The compile command runs validate_local_graph() (gaia/engine/ir/validator.py) on the constructed LocalCanonicalGraph. The validator checks:

Knowledge checks: - All IDs are valid QID format - No duplicate IDs or labels - Local-layer nodes have content - Graph namespace is a non-empty string

Operator checks: - Top-level operators have operator_id (with lco_ prefix) and scope - All variables and conclusions reference existing claim-type knowledge - Conclusion is not in variables

Strategy checks: - Strategy IDs use lcs_ prefix - All premises/conclusions reference existing claim-type knowledge - No self-loops (conclusion in premises) - Composite sub-strategy references exist and form a DAG - FormalExpr reference closure: all operator variables/conclusions reference strategy interface or sibling operator conclusions - FormalExpr operators form a DAG - Private FormalExpr nodes are not referenced by other strategies or top-level operators

Graph-level checks: - All references use QID format - ir_hash matches recomputed value

If validation produces errors, the command aborts with exit code 1. Warnings are printed but do not block compilation.

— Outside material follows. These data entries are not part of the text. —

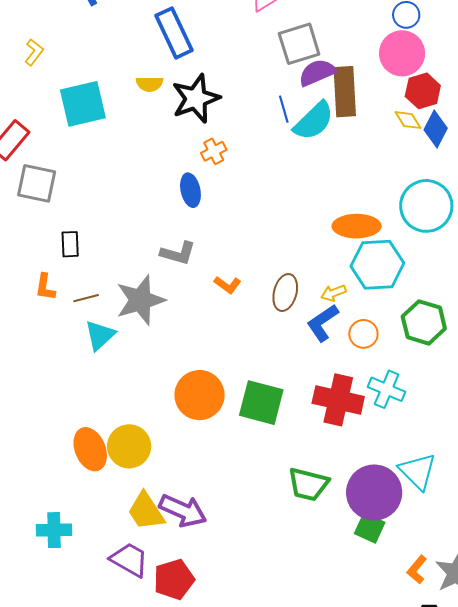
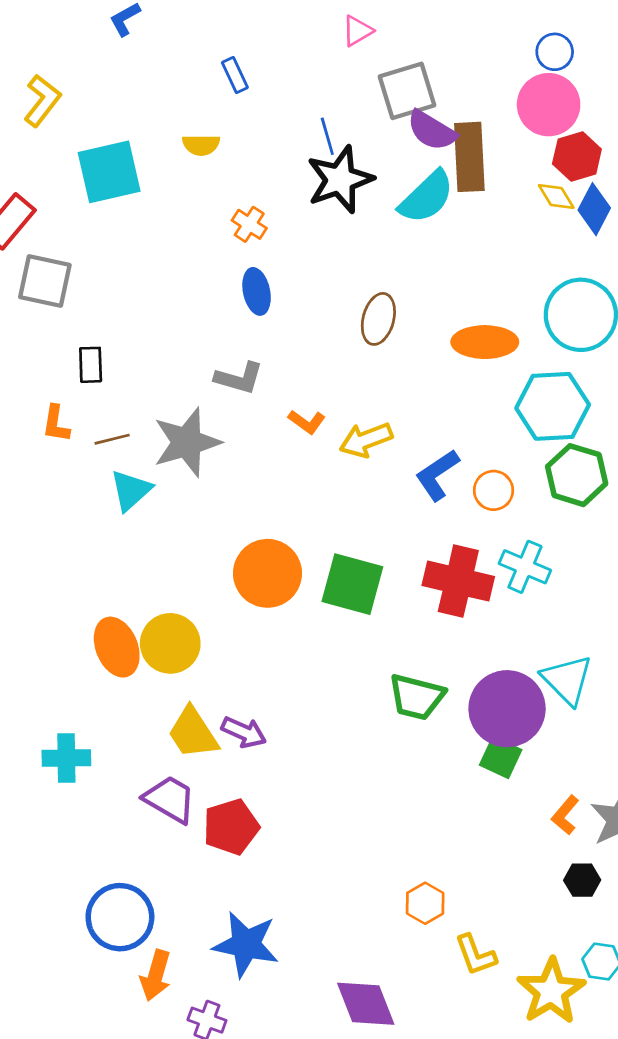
blue rectangle: (174, 33) -> (235, 75), size x0.5
yellow L-shape: (34, 52) -> (42, 101), size x1.4
purple semicircle: (317, 73) -> (432, 131), turned -126
black star: (196, 99) -> (340, 180), moved
blue line: (284, 109) -> (327, 136), moved
orange cross: (214, 151) -> (249, 224), moved, turned -30
cyan hexagon: (377, 265) -> (553, 406), moved
brown ellipse: (285, 293) -> (378, 319), moved
yellow arrow: (333, 293) -> (366, 440), moved, size x1.5
purple arrow: (183, 511) -> (244, 732), size x0.7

On success, write_compiled_artifacts() (gaia/engine/packaging.py) writes:

  • .gaia/ir.json -- the full LocalCanonicalGraph serialized as indented, sorted-keys JSON
  • .gaia/ir_hash -- the bare hash string
  • .gaia/compile_metadata.json -- provenance of the compile run:
  • gaia_lang_version -- which gaia-lang produced the IR ("unknown" when running from an editable/unbuilt dev checkout)
  • compiled_at -- ISO-8601 UTC timestamp with second precision
  • ir_hash -- duplicated from .gaia/ir_hash so the metadata file is self-contained

compile_metadata.json is the authoritative source of truth for "which gaia-lang compiled this IR". It is intended to be committed to git alongside ir.json and ir_hash, and is read at register time to populate Versions.toml's gaia_lang_version field. The metadata is deliberately decoupled from ir.json content: adding it to ir.json directly would change ir_hash across gaia versions even when the structural IR is identical, breaking the "same source → same hash" invariant.

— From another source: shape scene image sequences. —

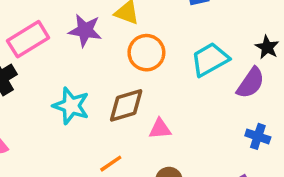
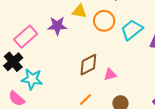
orange circle: (146, 53) -> (104, 21), moved
cyan star: (71, 106) -> (32, 79), moved

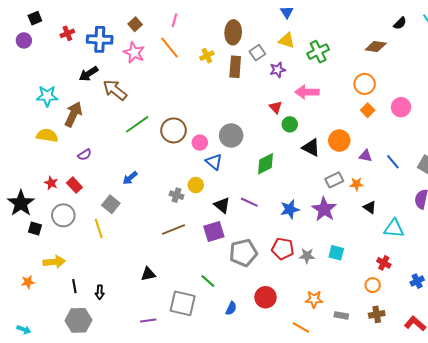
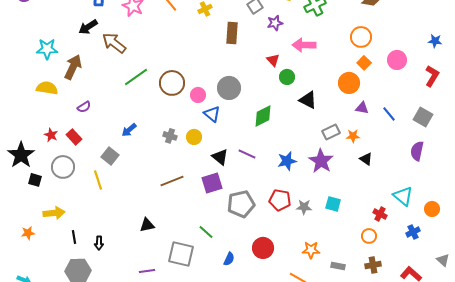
brown rectangle: (235, 67) -> (232, 33), moved
orange circle: (339, 141) -> (349, 83), moved
gray cross: (177, 195) -> (170, 136), moved
cyan triangle: (394, 228) -> (403, 196), moved, turned 35

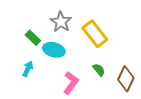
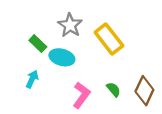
green semicircle: (99, 70) -> (114, 89), moved

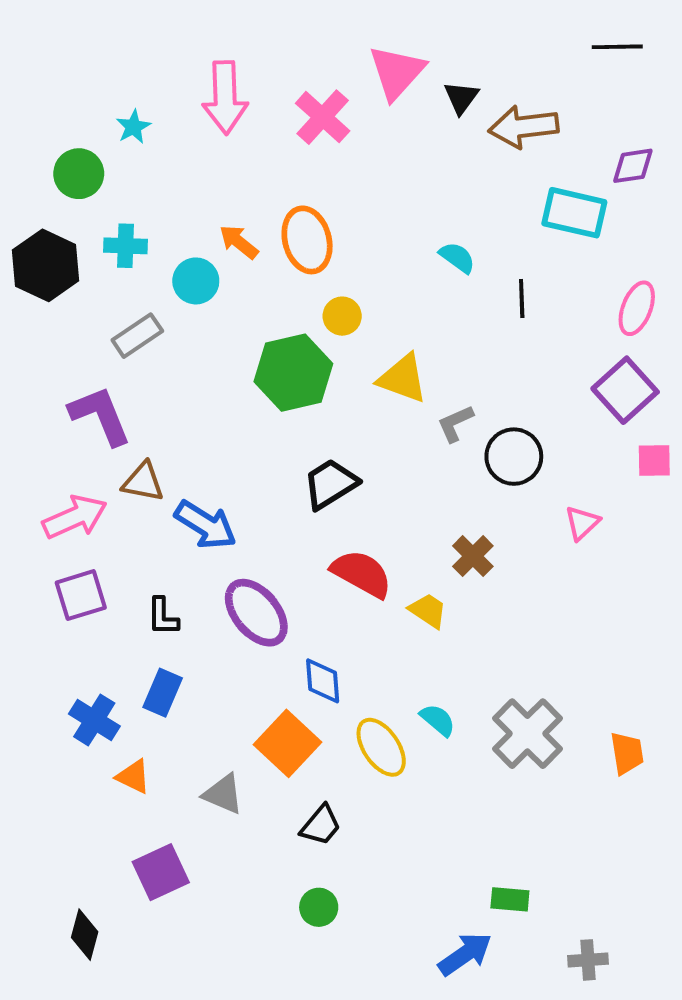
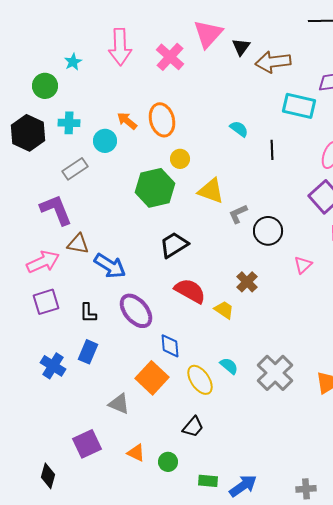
orange triangle: (133, 777) -> (136, 453), moved
black trapezoid: (321, 825) -> (193, 427), moved
green rectangle: (510, 899) -> (208, 481), moved

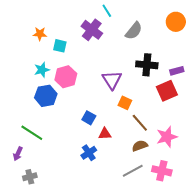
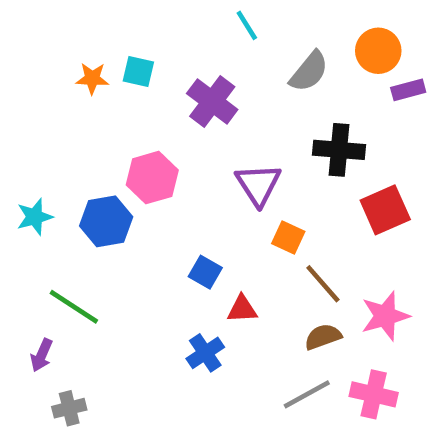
orange circle: (176, 22) -> (378, 51), moved
purple cross: (92, 30) -> (212, 101), moved
cyan square: (60, 46) -> (138, 71), moved
cyan star: (42, 70) -> (35, 217), moved
purple rectangle: (177, 71) -> (408, 90), moved

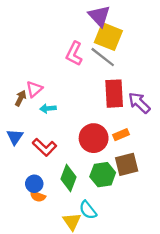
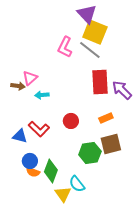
brown arrow: (21, 98) -> (18, 86), turned 72
blue triangle: (15, 137) -> (20, 136), moved, turned -49
red circle: (94, 138) -> (71, 121), moved, size x0.6
green diamond: (68, 178) -> (51, 171), moved

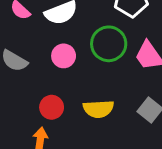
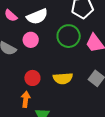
pink circle: (64, 56) -> (31, 40), moved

Source: gaia/cli/commands/compile.py

gaia build check

gaia build check validates that a package is well-formed and its compiled artifacts are current. It runs the full compilation pipeline in memory and compares against stored artifacts.

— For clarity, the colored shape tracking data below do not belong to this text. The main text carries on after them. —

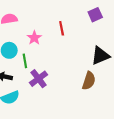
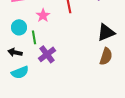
brown semicircle: (89, 81) -> (106, 56), moved

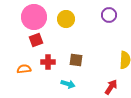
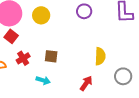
red square: (36, 40) -> (11, 36), turned -32
red cross: (48, 62) -> (23, 58), turned -32

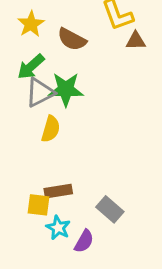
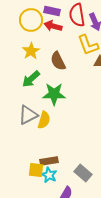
brown semicircle: (72, 39) -> (58, 61), turned 36
gray triangle: (40, 92) -> (28, 115), moved
cyan star: (58, 228) -> (49, 175), moved

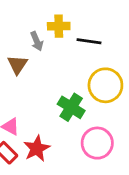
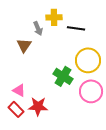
pink circle: (97, 143) -> (91, 91), moved
red star: (37, 149) -> (38, 106), turned 30

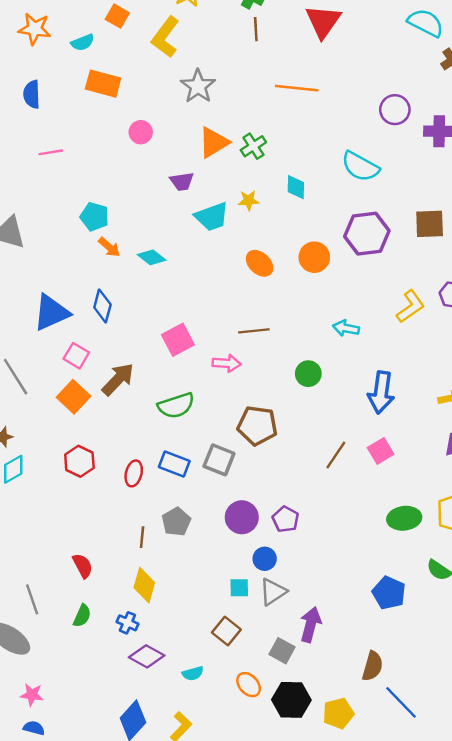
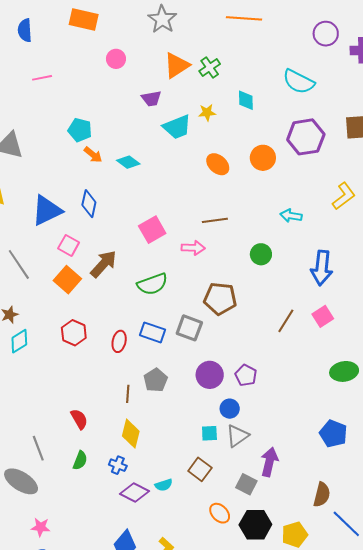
cyan semicircle: (193, 673) -> (164, 485), moved

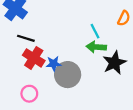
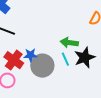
cyan line: (95, 31) -> (65, 59), moved
red cross: (34, 58) -> (14, 60), moved

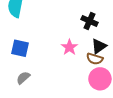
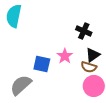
blue square: (20, 48) -> (42, 64), moved
gray semicircle: (23, 78) -> (21, 85), size x1.6

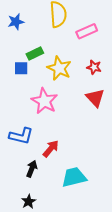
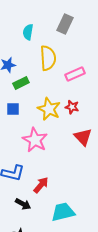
green rectangle: (35, 53) -> (21, 83), moved
red star: (94, 67) -> (72, 107), moved
black arrow: (32, 169) -> (23, 204), turned 98

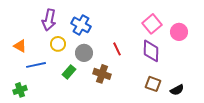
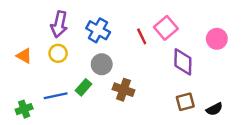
pink square: (152, 24) -> (166, 28), moved
yellow circle: (58, 44) -> (58, 53), moved
red line: (117, 49) -> (142, 36), moved
blue line: (36, 65) -> (56, 96), moved
brown square: (153, 84) -> (185, 102), turned -35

Source: gaia/cli/commands/check.py

Validation Items

# Check Pass Criteria Severity
1 Project name convention project.name ends with "-gaia" Error
2 Package type [tool.gaia].type == "knowledge-package" (checked during load) Error
3 IR validator validate_local_graph() reports no errors Error (warnings allowed)
4 Stored ir_hash freshness .gaia/ir_hash exists and matches recompiled hash Error if stale
5 Stored ir.json consistency .gaia/ir.json exists, is valid JSON, and its embedded ir_hash matches recompiled hash Error if mismatched
6 Artifact presence .gaia/ir_hash exists Warning if missing

If .gaia/ir_hash does not exist, check reports a warning (artifacts missing, run gaia build compile). If it exists but does not match the recompiled value, check reports an error (artifacts stale, run gaia build compile again).

Determinism Guarantee

The same source code always produces the same ir_hash, provided the package's DSL declarations are side-effect-free (no network calls, no randomness, no environment-dependent logic). The compiler itself introduces no non-determinism:

  • No LLM calls -- compilation is purely mechanical
  • No network access during IR construction -- all compiler inputs are local files after the command's optional uv sync --quiet environment refresh
  • No randomness -- no random number generation anywhere in the pipeline
  • Deterministic IDs -- QIDs are derived from (namespace, package_name, label); anonymous IDs use sequential counters in stable iteration order; strategy and operator IDs are content-addressed hashes
  • Canonical serialization -- JSON output is sorted at every level, making ir_hash independent of Python dict ordering or object creation order
  • Bytecode suppression -- sys.dont_write_bytecode = True during import prevents stale .pyc interference

This determinism is what makes gaia build check possible: recompiling from source must reproduce the exact same IR hash as a previous gaia build compile run, as long as the source has not changed.